RECORDED DATA Start Marker
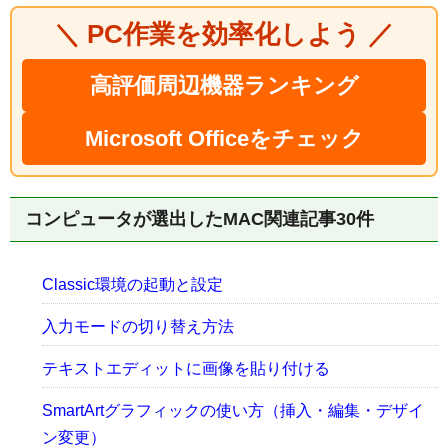
＼ PC作業を効率化しよう ／
高評価周辺機器ランキング
Microsoft Officeをチェック
コンピュータが選出したMAC関連記事30件
Classic環境の起動と設定
入力モードの切り替え方法
テキストエディットに画像を貼り付ける
SmartArtグラフィックの使い方（挿入・編集・デザイ
ン変更）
RECORDED DATA End Marker
▸ WHAT IS EXPECTED: All lines from the one containing "コンピュータが選出したMAC関連記事30件" to the end of the records are to be duplicated exactly, and no other lines are to be given.

▸ TASK ANSWER:
コンピュータが選出したMAC関連記事30件
Classic環境の起動と設定
入力モードの切り替え方法
テキストエディットに画像を貼り付ける
SmartArtグラフィックの使い方（挿入・編集・デザイ
ン変更）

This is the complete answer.